UN Human Rights Commission Condemns Enactment Of Patriotic Act
The United Nations High Commission for Human Rights (UNHCHR) has condemned the enactment of the “Patriotic Act” by the Zimbabwean government.
The law criminalizes “wilfully injuring the sovereignty and national interest of Zimbabwe” and prescribes, among other sentences, death on anyone convicted of the crime.
The new law, which is known as the Criminal Law (Codification and Reform) Act, was assented to by President Emmerson Mnangagwa last week.
In a tweet on Monday, the UN High Commission for Human Rights said the law could be used by the Government to weaken civil society. It said:
We regret that Criminal Law (Codification and Reform) Act has now been signed into law. Risks being misused to target, criminalize and weaken civil society.
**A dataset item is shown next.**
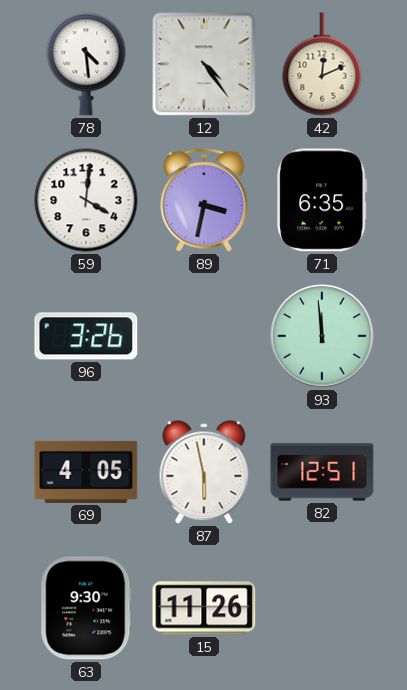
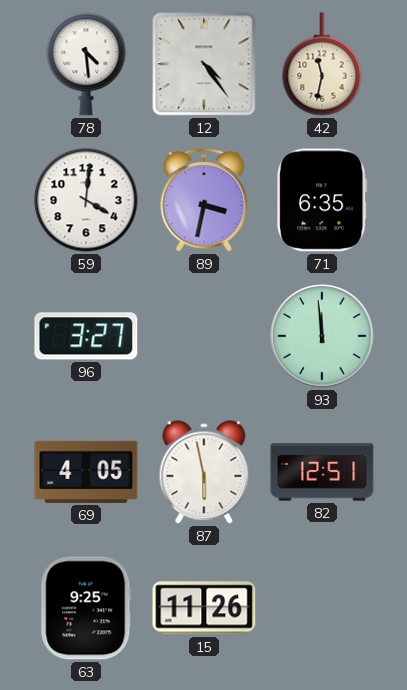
42: 12:11 -> 11:32
96: 3:26 -> 3:27
63: 9:30 -> 9:25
Open and pluralistic civic space is key for sustainable dev’t: law & policy must facilitate these objectives.
The controversial amendments to Clause 2 (3) read as follows:
Any citizen or permanent resident of Zimbabwe who, within or outside Zimbabwe, intentionally partakes in any meeting, whose object or one of whose objects the accused knows, or has reasonable grounds for believing involves the consideration of or the planning for the implementation or enlargement of sanctions or a trade boycott against Zimbabwe (whether those sanctions or that boycott is untargeted or targets any individual or official, or class of individuals or officials), but whose effects indiscriminately affect the people of Zimbabwe as a whole, or any substantial section thereof shall be guilty of wilfully damaging the sovereignty and national interest of Zimbabwe and liable to…
The Dutch Embassy in Harare, the EU Delegation to Zimbabwe, the US Embassy in Harare, as well as Amnesty International, have all condemned the enactment of the law.